Stage-3 is filtered out by condition resolver.
Stage-5 is filtered out by condition resolver.
Moving data to: hdfs://hadoop1:9000/tmp/hive-grid/hive_2017-06-279-29-03-249-4340474818139134521-1/-ext-10001
Moving data to: hdfs://hadoop1:9000/user/hive/warehouse/tbllzo
Table default.tbllzo stats: [numFiles=1, numRows=14, totalSize=106, rawDataSize=97]
MapReduce Jobs Launched:
Stage-Stage-1: Map: 1 Cumulative CPU: 1.87 sec HDFS Read: 318 HDFS Write: 176 SUCCESS
Total MapReduce CPU Time Spent: 1 seconds 870 msec
OK
Time taken: 13.744 seconds
Hive >
>
> show create table tbllzo
OK
CREATE TABLE `tbllzo` (
`id` int
`name` string)
ROW FORMAT SERDE
'org.apache.hadoop.hive.serde2.lazy.LazySimpleSerDe'
STORED AS INPUTFORMAT
'org.apache.hadoop.mapred.TextInputFormat'
OUTPUTFORMAT
'org.apache.hadoop.hive.ql.io.HiveIgnoreKeyTextOutputFormat'
LOCATION
'hdfs://hadoop1:9000/user/hive/warehouse/tbllzo'
TBLPROPERTIES (
'COLUMN_STATS_ACCURATE'='true'
'numFiles'='1'
'numRows'='14'
'rawDataSize'='97'
'totalSize'='106'
'transient_lastDdlTime'='1498534156')
Time taken: 0.044 seconds, Fetched: 18 row (s)
Hive >
> select * from tbllzo
OK
1 Awyp
2 Azs
3 Als
4 Aww
5 Awyp2
6 Awyp3
7 Awyp4
8 Awyp5
9 Awyp6
10 Awyp7
11 Awyp8
12 Awyp5
13 Awyp9
14 Awyp20
Time taken: 0.032 seconds, Fetched: 14 row (s)
Hive >
>
> dfs-ls / user/hive/warehouse/tbllzo
Found 1 items
-rwxr-xr-x 1 grid supergroup 106 2017-06-27 11:29 / user/hive/warehouse/tbllzo/000000_0.lzo_deflate
Hive >
>
> dfs-cat / user/hive/warehouse/tbllzo/000000_0.lzo_deflate
Ob1Awyp
2Azs
3Als
4Aww
5Awyp2
six
seven
eight
nine
ten
one
one hundred and twenty five
13Awyp9
14Awyp20
Under lz compression, the read and write format of the table is still org.apache.hadoop.mapred.TextInputFormat, the data file is suffixed with .lzo _ deflate, and the user cannot view the content directly.
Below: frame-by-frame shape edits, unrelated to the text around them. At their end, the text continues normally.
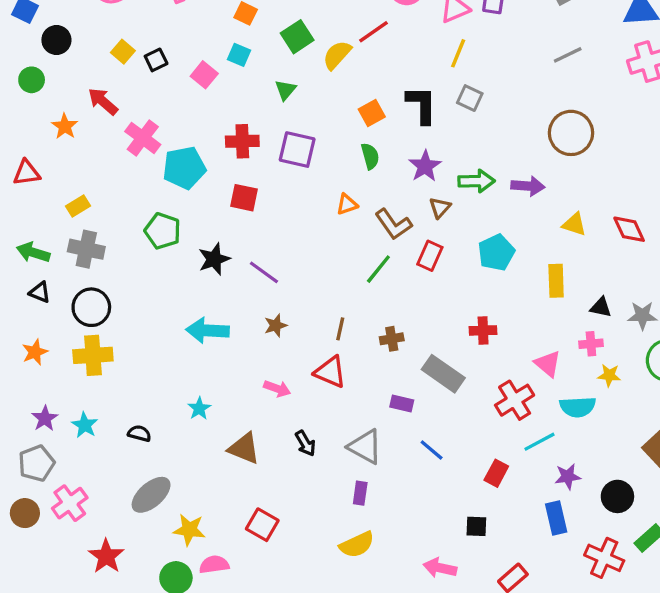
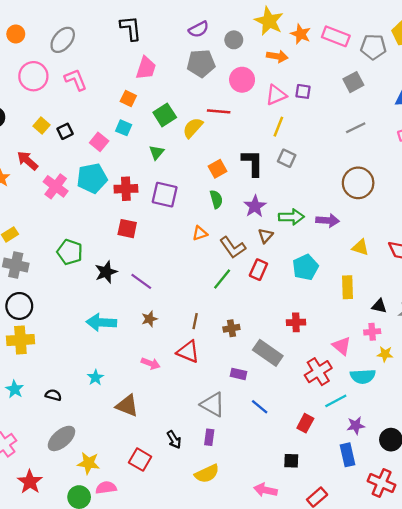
red line: (373, 32) -> (219, 111), turned 40
cyan pentagon: (184, 168) -> (92, 178), moved
black arrow: (305, 443) -> (174, 440), moved

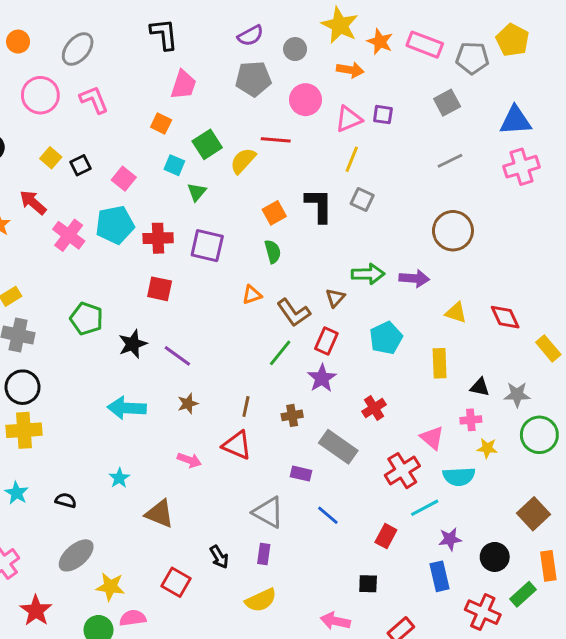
cyan square: (124, 128) -> (174, 165), moved
purple star: (255, 206) -> (322, 378), moved
red cross: (296, 322) -> (374, 408), turned -30

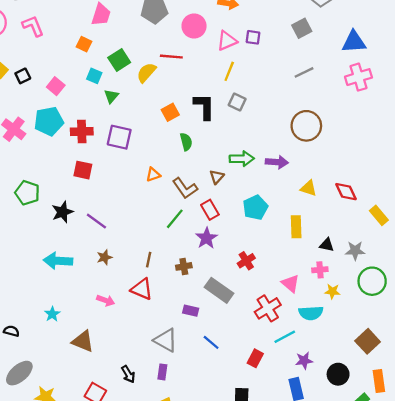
green semicircle: (273, 252) -> (186, 142), moved
red rectangle: (326, 341) -> (210, 210), turned -54

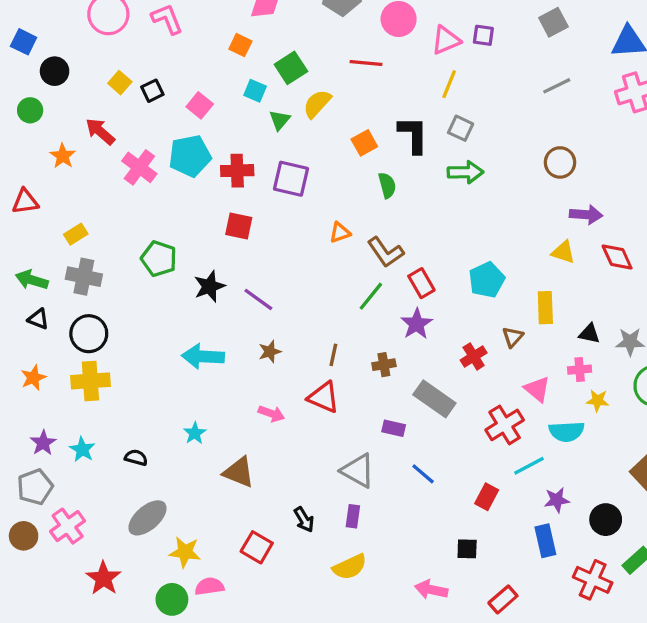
yellow semicircle: (146, 72) -> (317, 104), moved
brown circle: (306, 126) -> (560, 162), size x0.7
green arrow: (242, 159) -> (465, 172), moved
purple arrow: (277, 162) -> (586, 215), moved
brown triangle: (217, 177) -> (513, 337), moved

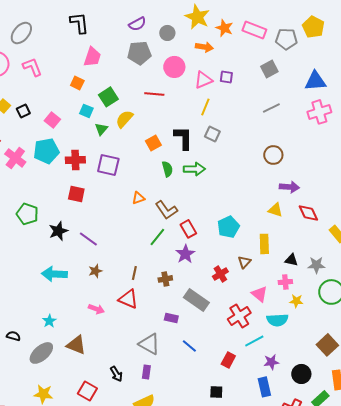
green arrow: (465, 172) -> (194, 169), moved
gray ellipse: (147, 518) -> (41, 353), moved

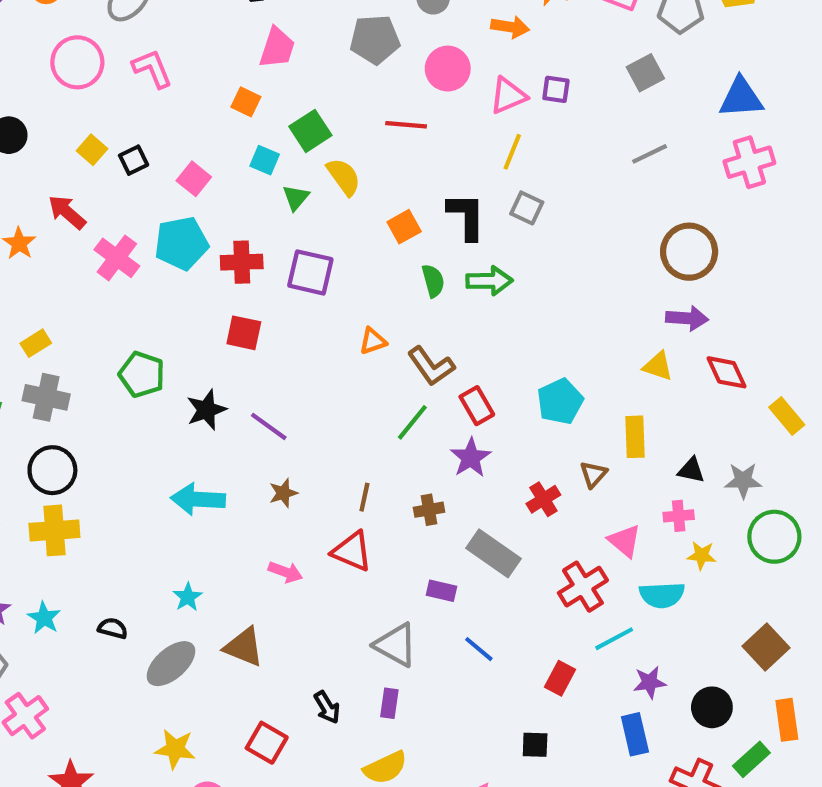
yellow semicircle: (124, 119) -> (344, 177), turned 102
brown circle: (273, 155) -> (689, 252), moved, size x1.4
In other words, an input like org.apache.hadoop.mapred.TextInputFormat can recognize lzo compression and read content. How powerful! )
4. Lzop compression
Hive >
> set mapred.output.compression.codec=com.hadoop.compression.lzo.LzopCodec
Hive >
> create table tbllzop as select * from tbl
Total jobs = 3
Launching Job 1 out of 3
Number of reduce tasks is set to 0 since there's no reduce operator
Starting Job = job_1498527794024_0004, Tracking URL = http://hadoop1:8088/proxy/application_1498527794024_0004/
Kill Command = / opt/hadoop/bin/hadoop job-kill job_1498527794024_0004
Hadoop job information for Stage-1: number of mappers: 1; number of reducers: 0
2017-06-27 11 3714 28010 Stage-1 map = 0%, reduce = 0%
2017-06-27 11 Cumulative CPU 3715 32127 Stage-1 map = 100%, reduce = 0%, Cumulative CPU 2.1 sec
MapReduce Total cumulative CPU time: 2 seconds 100 msec
Ended Job = job_1498527794024_0004
Stage-4 is selected by condition resolver.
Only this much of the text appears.